Data for the task Block Start
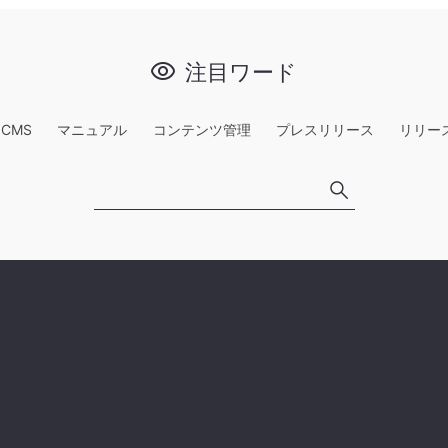
注目ワード
e CMS
マニュアル
コンテンツ管理
プレスリリース
リリー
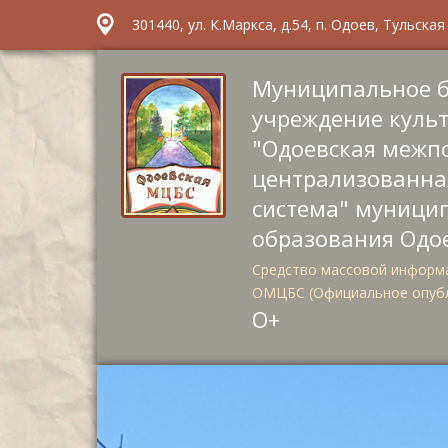
301440, ул. К.Маркса, д.54, п. Одоев, Тульска
Муниципальное 
учреждение куль
"Одоевская межп
централизованна
система" муници
образования Одо
Средство массовой информа
ОМЦБС (Официальное опуб
О+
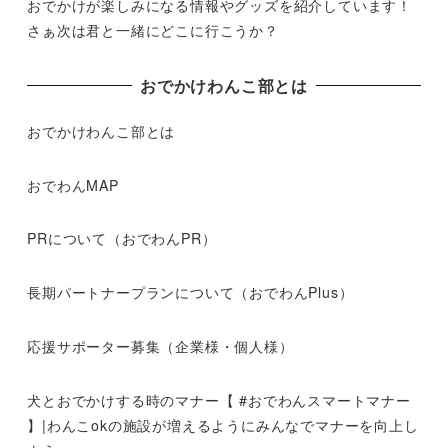
おでかけが楽しみになる情報やグッズを紹介しています！
さぁ次は君と一緒にどこに行こうか？
おでかけわんこ部とは
おでかけわんこ部とは
おでわんMAP
PRについて（おでわんPR）
長期パートナープランについて（おでわんPlus）
応援サポーター募集（企業様・個人様）
犬とおでかけする時のマナー【 #おでわんスマートマナー
】|わんこokの施設が増えるようにみんなでマナーを向上し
Data for the task Block End
→ Task directions
Every entry above needs to be printed again exactly, with its pictures left out.

→ Solution
注目ワード
e CMS
マニュアル
コンテンツ管理
プレスリリース
リリー
301440, ул. К.Маркса, д.54, п. Одоев, Тульска
Муниципальное 
учреждение куль
"Одоевская межп
централизованна
система" муници
образования Одо
Средство массовой информа
ОМЦБС (Официальное опуб
О+
おでかけが楽しみになる情報やグッズを紹介しています！
さぁ次は君と一緒にどこに行こうか？
おでかけわんこ部とは
おでかけわんこ部とは
おでわんMAP
PRについて（おでわんPR）
長期パートナープランについて（おでわんPlus）
応援サポーター募集（企業様・個人様）
犬とおでかけする時のマナー【 #おでわんスマートマナー
】|わんこokの施設が増えるようにみんなでマナーを向上し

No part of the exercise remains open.